Les pouvoirs spéciaux : une réponse politique logique à la crise du coronavirus

En cette fin mars 2020, les Chambres fédérales ont légiféré, comme les assemblées parlementaires fédérées avant elles, en vue de confier au gouvernement fédéral les « pouvoirs spéciaux » dans le cadre de la lutte contre la pandémie de coronavirus. L’avantage de ces pouvoirs réside dans le fait pour l’Exécutif de pouvoir modifier des normes législatives sans passer par une lourde et longue procédure parlementaire.

Si cette habilitation exceptionnelle renforce davantage encore la prééminence de l’Exécutif dans la gestion des affaires politiques, l’institution parlementaire n’est pas pour autant désinvestie de ses missions de faire la loi et de contrôler l’action gouvernementale. Le Parlement peut encore, d’une part, légiférer dans les matières pour lesquelles il a habilité le Roi à adopter des pouvoirs spéciaux s’il le souhaite et, d’autre part, sanctionner par un retrait de ces pouvoirs l’action du gouvernement (voire même, par un retrait de sa confiance). Dans ce contexte particulier, chaque assemblée parlementaire se doit d’exercer au quotidien une vigilance accrue afin d’éviter des dérapages incontrôlés de l’exécutif qui pourraient survenir. Notons à cet effet qu’une nouvelle commission permanente a ainsi été créée par la Chambre des représentants, en vue notamment d’interroger et de contrôler les membres du gouvernement fédéral concernant les arrêtés pris en vertu de la loi de pouvoirs spéciaux.

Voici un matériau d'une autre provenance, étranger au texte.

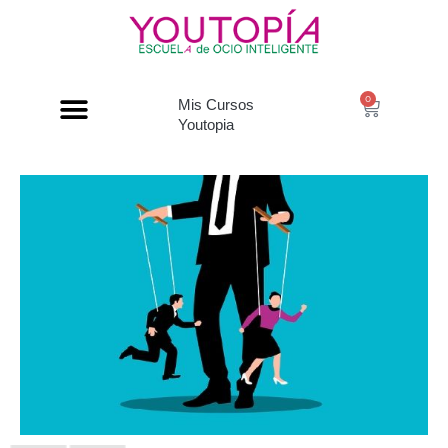
0
Mis Cursos
Youtopia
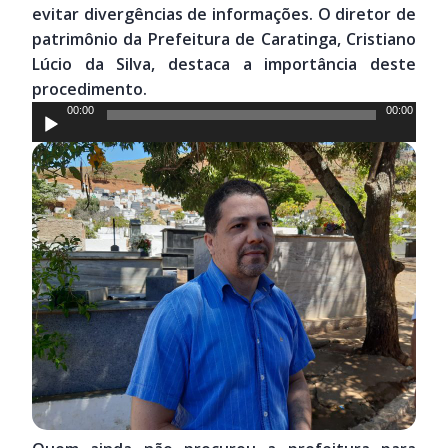
evitar divergências de informações. O diretor de
patrimônio da Prefeitura de Caratinga, Cristiano
Lúcio da Silva, destaca a importância deste
procedimento.
Tocador
00:00
00:00
de
áudio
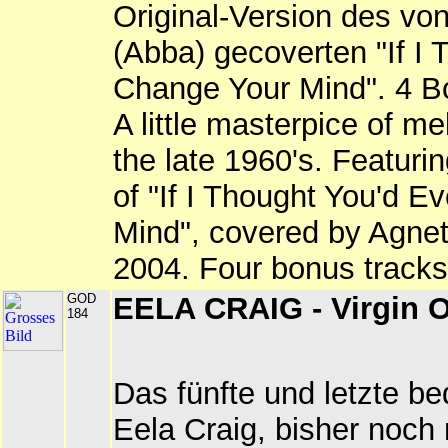
Original-Version des vo
(Abba) gecoverten "If I
Change Your Mind". 4 Bo
A little masterpice of m
the late 1960's. Featurin
of "If I Thought You'd 
Mind", covered by Agnet
2004. Four bonus tracks
GOD
EELA CRAIG - Virgin O
184
Das fünfte und letzte b
Eela Craig, bisher noch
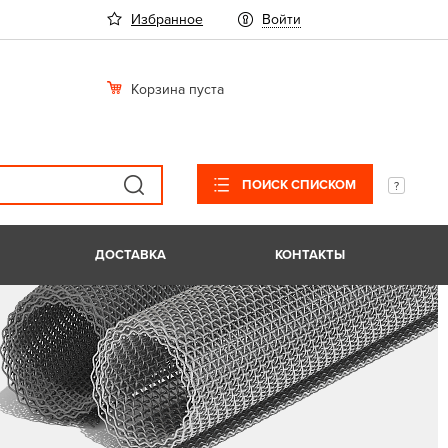
Избранное
Войти
Корзина пуста
ПОИСК СПИСКОМ
ДОСТАВКА
КОНТАКТЫ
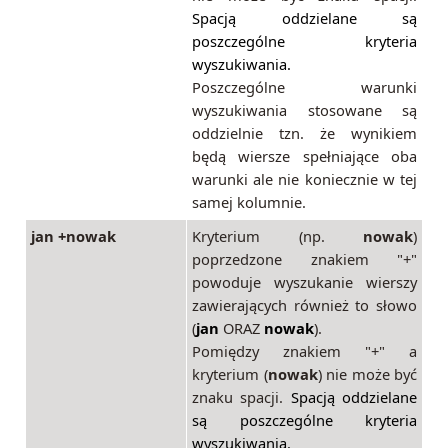
Spacją oddzielane są
poszczególne kryteria
wyszukiwania.
Poszczególne warunki
wyszukiwania stosowane są
oddzielnie tzn. że wynikiem
będą wiersze spełniające oba
warunki ale nie koniecznie w tej
samej kolumnie.
jan +nowak
Kryterium (np.
nowak
)
poprzedzone znakiem "+"
powoduje wyszukanie wierszy
zawierających również to słowo
(
jan
ORAZ
nowak
).
Pomiędzy znakiem "+" a
kryterium (
nowak
) nie może być
znaku spacji.
Spacją oddzielane
są poszczególne kryteria
wyszukiwania.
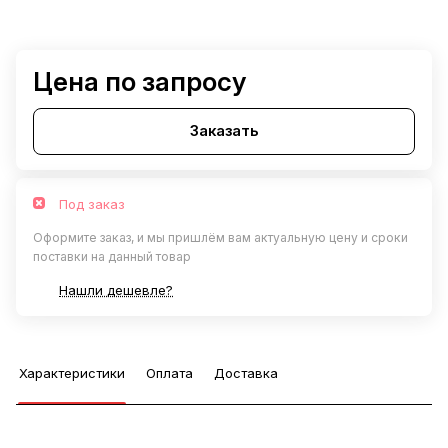
Цена по запросу
Заказать
Под заказ
Оформите заказ, и мы пришлём вам актуальную цену и сроки
поставки на данный товар
Нашли дешевле?
Характеристики
Оплата
Доставка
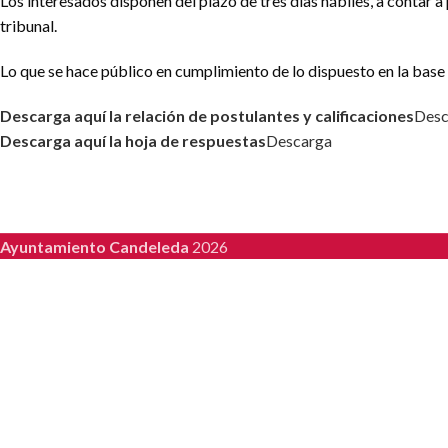
Los interesados disponen del plazo de tres días hábiles, a contar a
tribunal.
Lo que se hace público en cumplimiento de lo dispuesto en la base o
Descarga aquí la relación de postulantes y calificaciones
Desc
Descarga aquí la hoja de respuestas
Descarga
Ayuntamiento Candeleda
2026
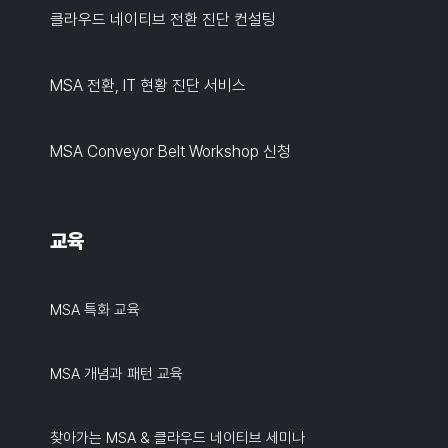
클라우드 네이티브 전환 진단 컨설팅
MSA 전환, IT 현황 진단 서비스
MSA Conveyor Belt Workshop 신청
교육
MSA 특화 교육
MSA 개념과 패턴 교육
찾아가는 MSA & 클라우드 네이티브 세미나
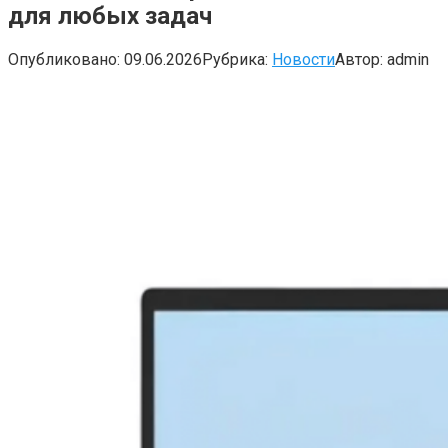
для любых задач
Опубликовано:
09.06.2026
Рубрика:
Новости
Автор:
admin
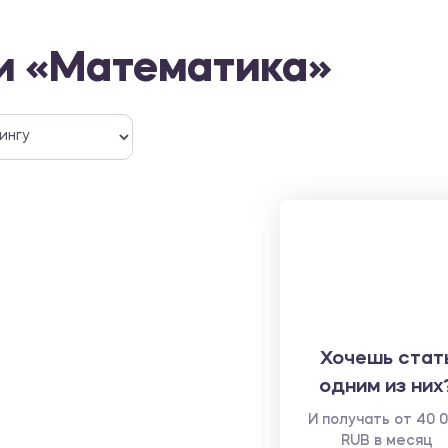
и «Математика»
Хочешь стат
одним из них
И получать от 40 
RUB в месяц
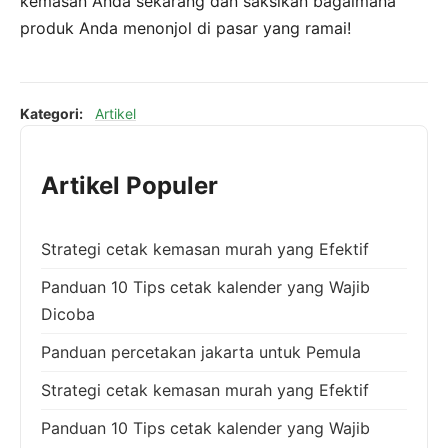
kemasan Anda sekarang dan saksikan bagaimana
produk Anda menonjol di pasar yang ramai!
Kategori:
Artikel
Artikel Populer
Strategi cetak kemasan murah yang Efektif
Panduan 10 Tips cetak kalender yang Wajib
Dicoba
Panduan percetakan jakarta untuk Pemula
Strategi cetak kemasan murah yang Efektif
Panduan 10 Tips cetak kalender yang Wajib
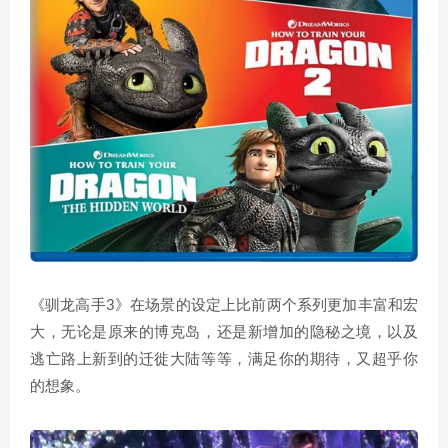
《驯龙高手3》在场景的设定上比前两个系列更加丰富和宏
大，无论是原来的博克岛，还是新增加的隐秘之境，以及
逃亡路上新到的迁徙大陆等等，满足你的期待，又超乎你
的想象。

Les Parlements ferment leurs portes

Mais comment le Parlement peut-il assurer l’effectivité de ce contrôle dans le contexte de confinement actuel, où les élus risquent de ne plus pouvoir se réunir ? La crise sanitaire qui touche les quatre coins du globe n’a en effet pas épargné les enceintes parlementaires – l’assemblée nationale française ayant même été un foyer du coronavirus. Partout, les assemblées législatives s’adaptent face à l’épidémie. Dans ces conditions, le Parlement européen a tenu cette semaine la première e-plénière de son histoire. D’autres envisagent purement et simplement de suspendre leurs travaux, à l’instar du Parlement de Westminster qui a fermé ses portes pour un mois.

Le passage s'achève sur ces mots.